### Information
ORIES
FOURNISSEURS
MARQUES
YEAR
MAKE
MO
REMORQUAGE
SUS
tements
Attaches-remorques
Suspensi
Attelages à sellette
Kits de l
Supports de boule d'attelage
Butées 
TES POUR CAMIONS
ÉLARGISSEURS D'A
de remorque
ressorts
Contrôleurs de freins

==

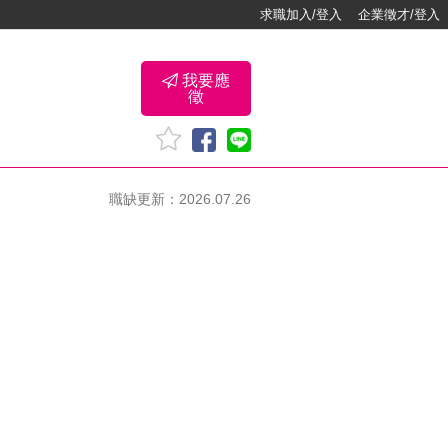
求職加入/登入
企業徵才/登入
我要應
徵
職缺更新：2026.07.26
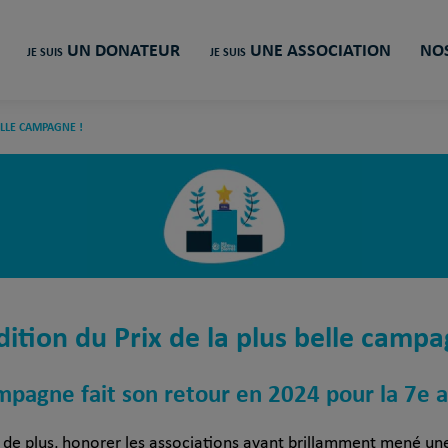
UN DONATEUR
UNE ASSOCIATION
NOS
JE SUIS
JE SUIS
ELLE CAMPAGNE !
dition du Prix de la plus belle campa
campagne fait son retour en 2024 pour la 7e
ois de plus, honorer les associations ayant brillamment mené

### Directions
Search the entries for the word "plus". Copy each line where it appears.

### Result of the exercise
dition du Prix de la plus belle campa
ois de plus, honorer les associations ayant brillamment mené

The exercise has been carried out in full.